What is Income Protection insurance?

It is a long-term insurance policy designed to help you if you can’t work because you’re ill or injured.

 

It ensures you continue to receive a regular income until you retire or can return to work.

  • It replaces part of your income - if you can’t work because you become ill or disabled.

  • It pays out until you can start working again - or until you retire, die or the end of the policy term - whichever is sooner.

  • There’s often a waiting period before the payments start - you generally set payments to start after your sick pay ends, or after any other insurance stops covering you. The longer you wait, the lower the monthly premiums.

  • It covers most illnesses that leave you unable to work - either in the short or long term (depending on the type of policy and its definition of incapacity).

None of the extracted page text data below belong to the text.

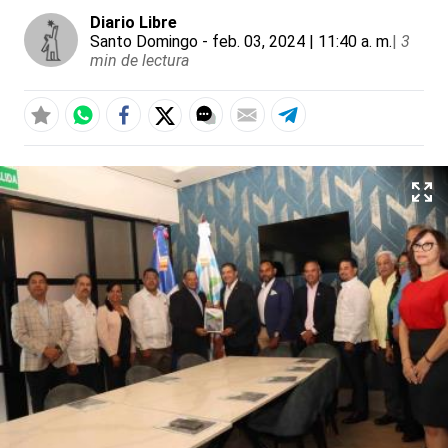
Diario Libre
Santo Domingo
- feb. 03, 2024 | 11:40 a. m.
|
3
min de lectura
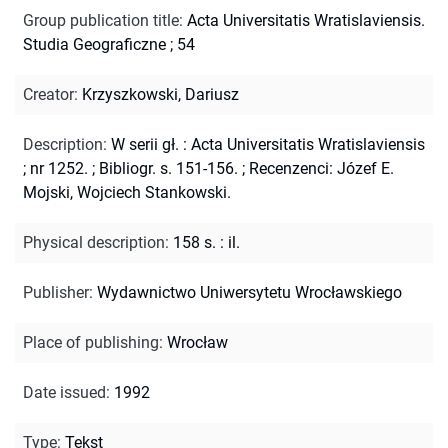
Group publication title
:
Acta Universitatis Wratislaviensis.
Studia Geograficzne ; 54
Creator
:
Krzyszkowski, Dariusz
Description
:
W serii gł. : Acta Universitatis Wratislaviensis
; nr 1252.
;
Bibliogr. s. 151-156.
;
Recenzenci: Józef E.
Mojski, Wojciech Stankowski.
Physical description
:
158 s. : il.
Publisher
:
Wydawnictwo Uniwersytetu Wrocławskiego
Place of publishing
:
Wrocław
Date issued
:
1992
Type
:
Tekst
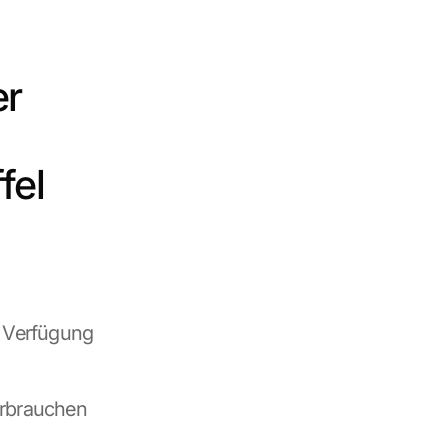
r 
el 
 Verfügung 
erbrauchen 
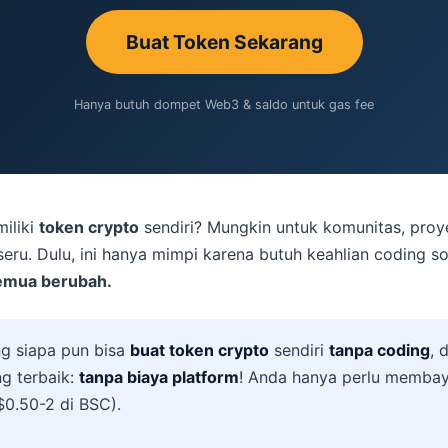
Buat Token Sekarang
Hanya butuh dompet Web3 & saldo untuk gas fee
iliki
token crypto
sendiri? Mungkin untuk komunitas, proye
eru. Dulu, ini hanya mimpi karena butuh keahlian coding so
semua berubah.
g siapa pun bisa
buat token crypto
sendiri
tanpa coding
, 
ng terbaik:
tanpa biaya platform
! Anda hanya perlu membay
 $0.50-2 di BSC).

  • You can claim as many times as you need to - while the policy lasts.

It’s not the same as critical illness insurance, which pays out a one-off lump sum if you have a specific serious illness.

 

It’s not the same as short-term income protection, which also pays out a monthly sum related to your income, but only for a limited period of time (normally between two and five years).

Do you need it?

According to the ABI, one million workers a year find themselves unable to work due to a serious illness or injury.


It doesn’t matter whether you have children or other dependants – if illness would mean you couldn’t pay the bills, you should consider income protection insurance.


You’re most likely to need it if you’re self-employed or employed and you don’t have sick pay to fall back on.
Check what your employer will provide for you if you’re off sick.

How much does income protection insurance cost?

How much you pay each month will depend on the policy and your circumstances.


Usually income protection insurance covers a wide range of illnesses and situations and has the potential to pay out for many years.


The cost of a policy will vary based on several factors, including:

  • Age

  • Job

  • Whether you smoke or have previously smoked

  • The percentage of income you’d like to cover

  • The waiting period before the policy pays out

  • The length of time you wish the policy to pay out for

  • Health (your current health, your weight, your family medical history).